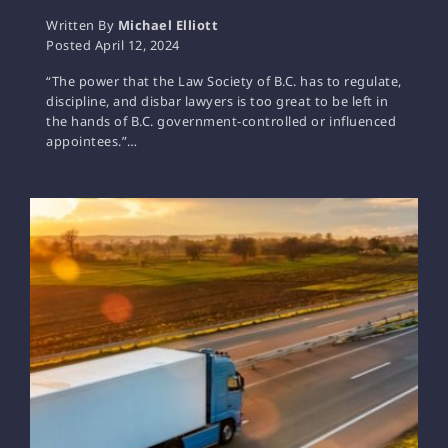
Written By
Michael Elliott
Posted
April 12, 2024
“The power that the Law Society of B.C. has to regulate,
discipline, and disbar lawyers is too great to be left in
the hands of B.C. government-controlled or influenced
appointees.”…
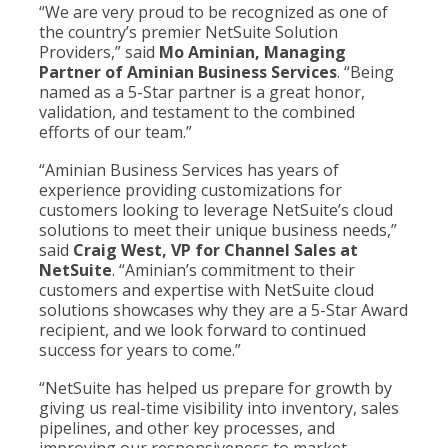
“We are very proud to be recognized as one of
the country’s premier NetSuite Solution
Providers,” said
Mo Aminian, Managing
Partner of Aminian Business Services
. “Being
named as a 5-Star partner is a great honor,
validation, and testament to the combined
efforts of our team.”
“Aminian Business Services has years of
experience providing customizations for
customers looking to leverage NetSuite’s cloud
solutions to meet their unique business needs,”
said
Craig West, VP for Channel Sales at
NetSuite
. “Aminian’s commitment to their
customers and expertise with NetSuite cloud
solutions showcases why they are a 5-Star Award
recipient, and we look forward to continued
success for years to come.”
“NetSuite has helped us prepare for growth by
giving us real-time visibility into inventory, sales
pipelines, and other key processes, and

_ _ _

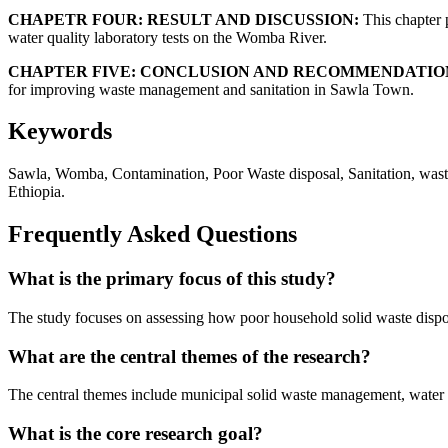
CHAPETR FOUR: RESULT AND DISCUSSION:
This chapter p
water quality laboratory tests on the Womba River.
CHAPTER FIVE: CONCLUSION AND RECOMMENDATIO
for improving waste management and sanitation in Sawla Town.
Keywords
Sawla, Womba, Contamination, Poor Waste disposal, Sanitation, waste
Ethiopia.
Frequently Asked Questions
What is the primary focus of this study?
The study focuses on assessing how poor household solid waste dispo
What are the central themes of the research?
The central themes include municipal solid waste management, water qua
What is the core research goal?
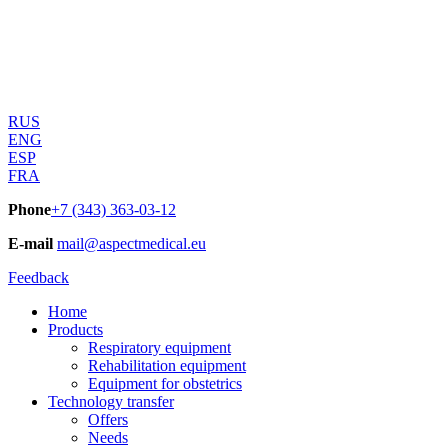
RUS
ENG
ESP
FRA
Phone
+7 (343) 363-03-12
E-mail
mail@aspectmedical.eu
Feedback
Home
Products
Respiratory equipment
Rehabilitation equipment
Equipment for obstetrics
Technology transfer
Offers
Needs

_ _ _

■ Task prompt: Give again exactly, and only, the lines above starting at the one with "has years of" and ending at the one with "pipelines, and other key processes, and".

■ Answer to this exercise:
“Aminian Business Services has years of
experience providing customizations for
customers looking to leverage NetSuite’s cloud
solutions to meet their unique business needs,”
said
Craig West, VP for Channel Sales at
NetSuite
. “Aminian’s commitment to their
customers and expertise with NetSuite cloud
solutions showcases why they are a 5-Star Award
recipient, and we look forward to continued
success for years to come.”
“NetSuite has helped us prepare for growth by
giving us real-time visibility into inventory, sales
pipelines, and other key processes, and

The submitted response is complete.